Le débat politique dérape dangereusement sur le terrain communautaire.

Où donc s'arrêtera-t-elle? La vague de violences urbaines qui déferle sur la banlieue parisienne depuis plus d'une semaine a, dans la nuit de jeudi à vendredi, débordé sur plusieurs grandes villes de province (Dijon, Rouen, Marseille, etc.) et touché, légèrement, la capitale. Rien qu'en une nuit, plus d'un demi-millier de voitures ont été brûlées, soit près de deux fois plus que la veille, et 78 personnes ont dû être placées en garde à vue.

Les déprédations prennent une étendue jamais vue précédemment. Des dizaines de bâtiments officiels ou privés ont été mis à sac. Des passagers de trains de banlieue ont été dévalisés, des bus brûlés et des agents de conduite agressés. Des CRS ont été la cible de tirs à balles réelles. L'impressionnante mobilisation des forces de l'ordre - 1300 agents déployés rien qu'en Seine-Saint-Denis jeudi soir - ne semble pas à même d'apaiser le brasier.

«Terroristes de bac à sable»

Face à cette flambée , Nicolas Sarkozy, pris en flagrant délit d'impuissance, a un peu baissé le ton. Le ministre de l'Intérieur promet toujours de châtier les émeutiers mais il se garde désormais de tout dérapage verbal qui pourrait à nouveau faire passer sa politique de fermeté pour une stratégie délibérée de la tension. Le gouvernement fait bloc, les élus locaux oublient les clivages, et l'opposition évite globalement de jeter de l'huile sur le feu - même si la démission du «pompier-pyromane» de l'Intérieur est parfois réclamée.

Au risque de donner l'impression de vouloir se dédouaner et fuir leurs responsabilités, les autorités ciblent dorénavant leurs attaques sur le profil des émeutiers, présentés à présent comme «manipulés» par la grande criminalité (lire ci-dessous). Quitte à charrier des termes lourds: l'ex-ministre UMP de la Ville Eric Raoult a ainsi fustigé les «terroristes de bac à sable». Quitte aussi à faire déraper le débat sur le terrain communautaire, dans un pays qui accueille la plus grande communauté musulmane d'Europe et qui est régulièrement sujet à des courants d'islamophobie.«Le Figaro» de vendredi mettait la crise sur le compte «d'une politique d'immigration sans contrôle». Le souverainiste Philippe de Villiers parlait de «guerre civile ethnique», conséquence de «l'islamisation de la société française». Jean-Marie Le Pen accablait «les hordes étrangères» ayant placé le pays en «situation insurrectionnelle». Et sa fille Marine réclamait l'instauration de l'état d'urgence dans les banlieues.

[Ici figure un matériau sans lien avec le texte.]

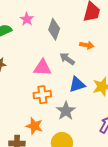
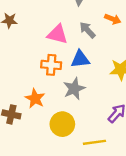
blue triangle: (77, 84) -> (80, 59), moved

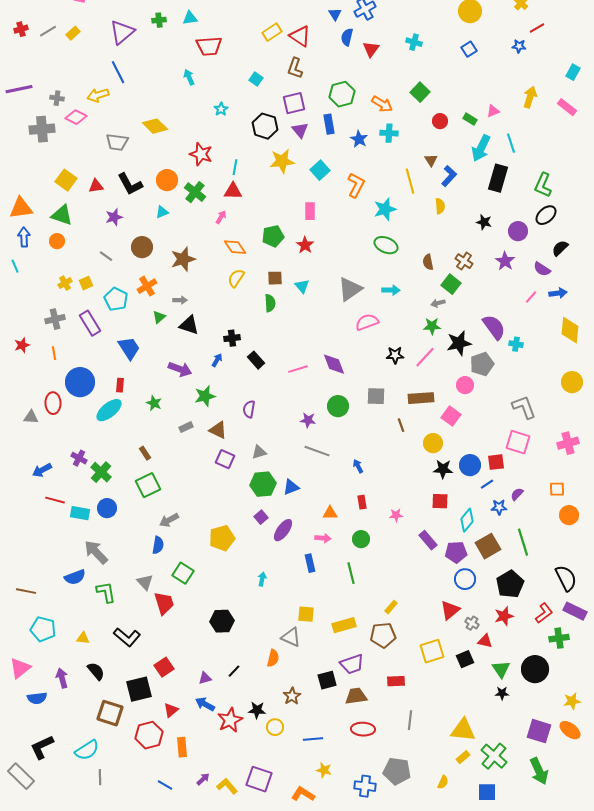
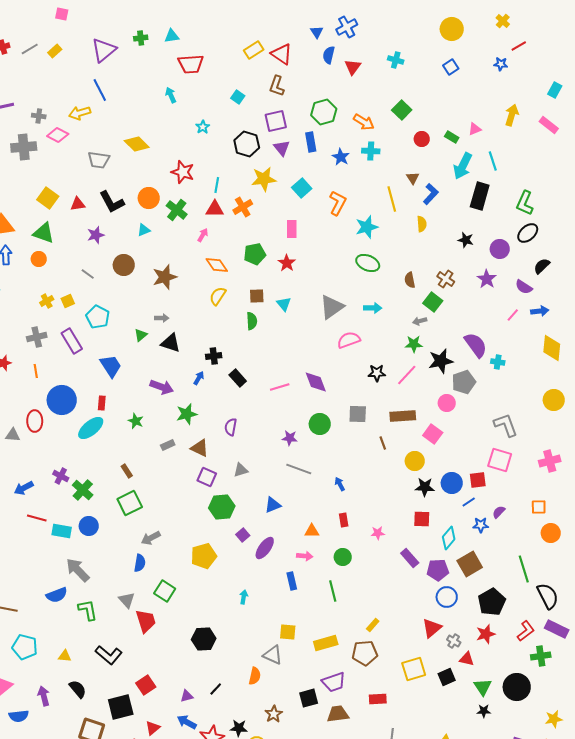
orange cross: (147, 286) -> (243, 207), moved
green hexagon: (263, 484) -> (222, 507), moved
green line: (523, 542) -> (524, 569), moved

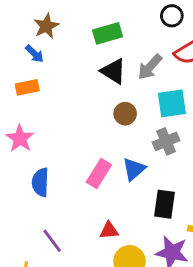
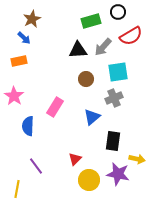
green rectangle: (108, 33) -> (91, 21), moved
black triangle: (113, 71) -> (78, 50), turned -36
pink rectangle: (99, 174) -> (55, 107), moved
red triangle: (109, 230) -> (75, 159), turned -40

Une telle lecture des événements fait frémir les responsables religieux. Le chef de l'islam de France, Dalil Boubakeur, s'est rendu à la mosquée de Clichy, qui a été la cible de tirs non-identifiés de grenades lacrymogènes. De nombreux fidèles, comme certains hiérarques de l'islam français, sont choqués de n'avoir reçu la moindre marque de compassion ou de sympathie des plus hautes autorités du pays - pourtant si promptes, remarquent-ils, à se rendre au chevet de lieux de culte d'autres confessions lorsqu'ils sont profanés. Dans les cités, les imams et les «grands frères» tentent des médiations voire ramènent le calme, mais pour aussitôt être soupçonnés d'attiser le feu.

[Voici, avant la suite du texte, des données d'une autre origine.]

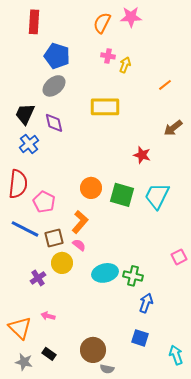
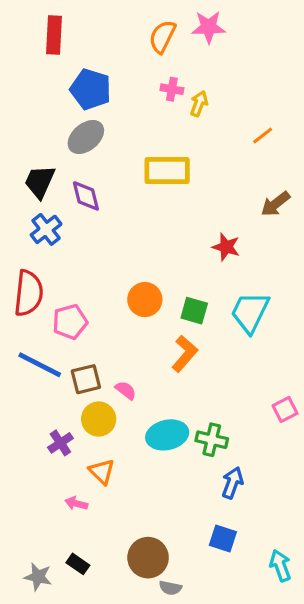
green square: (122, 195) -> (194, 311), size x0.7
pink pentagon: (44, 202) -> (70, 322), turned 30
orange L-shape: (80, 222) -> (185, 354), moved
orange triangle: (20, 328) -> (102, 472), moved, size x0.7

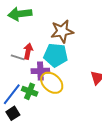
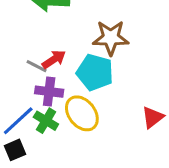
red arrow: (28, 51) -> (54, 59), turned 35
purple cross: (40, 71) -> (49, 92), moved

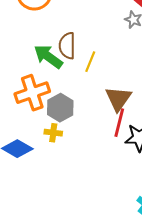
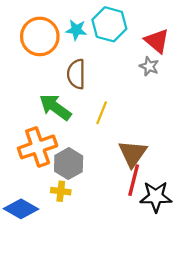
brown semicircle: (67, 46) -> (76, 74), moved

Les responsables de l'Eglise catholique tout autant sont inquiets, et prépareraient une initiative. Dans l'immédiat, ils ont décliné la suggestion du ministre Sarkozy (également en charge des Cultes) d'assister ce week-end à l'assemblée des évêques de France à Lourdes, effrayés des «interprétations possibles» d'un tel geste: une communauté contre une autre.

C'est pourtant bel et bien le visage que la France commence de plus en plus à présenter au monde aujourd'hui.